Whereas in order to condemn the Dumez company to pay the employee damages for non-compliance with the rehiring priority, the Court of Appeal states that it emerges from the documents duly submitted to the proceedings that, in particular, Mr. Suprin was hired on April 1, 1993 as project director for the Middle East sector and that he was responsible for Libya for which Mr. Ganeau was previously responsible, that the company Dumez does not report any relevant element having prevented her from making the offer of the said post to Mr. Ganeau, the obstacles relating to the practice of the Arabic language valid for the post of Mr. Prot hired on March 1, 1993 as Deputy Director for the Middle East. being not valid for the post which she entrusted to Mr. Suprin which it is not claimed thathe mastered the Arabic language, but only that he had a long experience of this region of the market while Mr.
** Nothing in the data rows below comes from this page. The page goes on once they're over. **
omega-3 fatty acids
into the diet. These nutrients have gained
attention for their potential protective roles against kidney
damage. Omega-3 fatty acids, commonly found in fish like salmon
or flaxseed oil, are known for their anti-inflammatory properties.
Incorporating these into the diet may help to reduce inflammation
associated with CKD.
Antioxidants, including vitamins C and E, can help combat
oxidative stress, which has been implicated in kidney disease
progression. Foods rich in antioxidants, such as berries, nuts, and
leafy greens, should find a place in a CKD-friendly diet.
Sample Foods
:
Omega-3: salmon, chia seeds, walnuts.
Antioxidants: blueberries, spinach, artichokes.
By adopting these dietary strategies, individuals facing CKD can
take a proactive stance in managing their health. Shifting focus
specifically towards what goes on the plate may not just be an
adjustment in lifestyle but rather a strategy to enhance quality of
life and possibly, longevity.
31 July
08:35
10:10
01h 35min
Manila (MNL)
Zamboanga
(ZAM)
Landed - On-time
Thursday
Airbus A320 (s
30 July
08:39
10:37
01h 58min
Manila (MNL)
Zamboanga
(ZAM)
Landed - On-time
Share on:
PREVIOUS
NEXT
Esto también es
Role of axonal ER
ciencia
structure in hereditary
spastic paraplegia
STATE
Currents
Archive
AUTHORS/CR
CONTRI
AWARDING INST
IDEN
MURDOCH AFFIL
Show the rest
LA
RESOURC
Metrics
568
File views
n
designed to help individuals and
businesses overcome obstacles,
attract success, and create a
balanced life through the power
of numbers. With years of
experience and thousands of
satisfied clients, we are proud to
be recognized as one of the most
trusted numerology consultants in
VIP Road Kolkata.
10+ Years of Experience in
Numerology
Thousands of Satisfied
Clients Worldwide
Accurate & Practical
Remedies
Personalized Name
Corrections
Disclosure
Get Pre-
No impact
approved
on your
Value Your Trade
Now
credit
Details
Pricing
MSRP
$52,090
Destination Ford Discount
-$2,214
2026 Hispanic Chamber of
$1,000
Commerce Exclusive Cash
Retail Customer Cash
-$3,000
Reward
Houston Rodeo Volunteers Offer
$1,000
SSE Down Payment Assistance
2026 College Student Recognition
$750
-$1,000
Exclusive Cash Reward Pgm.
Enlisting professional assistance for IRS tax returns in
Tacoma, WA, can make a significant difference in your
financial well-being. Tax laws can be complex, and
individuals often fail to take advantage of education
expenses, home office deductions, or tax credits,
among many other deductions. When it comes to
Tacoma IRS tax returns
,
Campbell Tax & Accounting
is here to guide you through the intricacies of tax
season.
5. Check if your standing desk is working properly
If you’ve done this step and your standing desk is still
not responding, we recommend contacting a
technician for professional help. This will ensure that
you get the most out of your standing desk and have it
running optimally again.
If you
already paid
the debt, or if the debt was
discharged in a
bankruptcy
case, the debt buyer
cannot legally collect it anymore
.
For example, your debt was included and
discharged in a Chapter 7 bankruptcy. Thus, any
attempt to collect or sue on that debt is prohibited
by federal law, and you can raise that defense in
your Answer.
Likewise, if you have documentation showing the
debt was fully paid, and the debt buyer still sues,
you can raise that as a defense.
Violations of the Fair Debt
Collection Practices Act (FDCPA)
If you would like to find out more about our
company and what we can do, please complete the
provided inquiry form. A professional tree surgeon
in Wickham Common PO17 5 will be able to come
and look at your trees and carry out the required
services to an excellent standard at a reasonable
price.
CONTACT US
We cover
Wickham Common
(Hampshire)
Ganeau had a very long experience in international affairs, which it follows from the above that the Dumez company did not not respected the rehiring priority;

Whereas, however, that the priority of rehiring is imposed on the employer only from the day when the employee, in accordance with article L.321-14 of the Labor Code, requested to benefit from it;

From where it follows that by ruling as it did, without checking whether, before is not filled by the employer a post which it considered it. could be offered to the employee under the rehiring priority ”he had expressed the desire to use this priority, the court of appeal did not give a legal basis for its decision;


BREAK AND CANCELED, but only with regard to the claim for damages for violation of the priority of rehiring, the judgment delivered on January 27, 1997, between the parties, by the Court of Appeal of Versailles; returns, consequently, as for this, the cause and the parts in the state where they were before the aforementioned judgment and, to be done right, returns them before the court of appeal of Paris.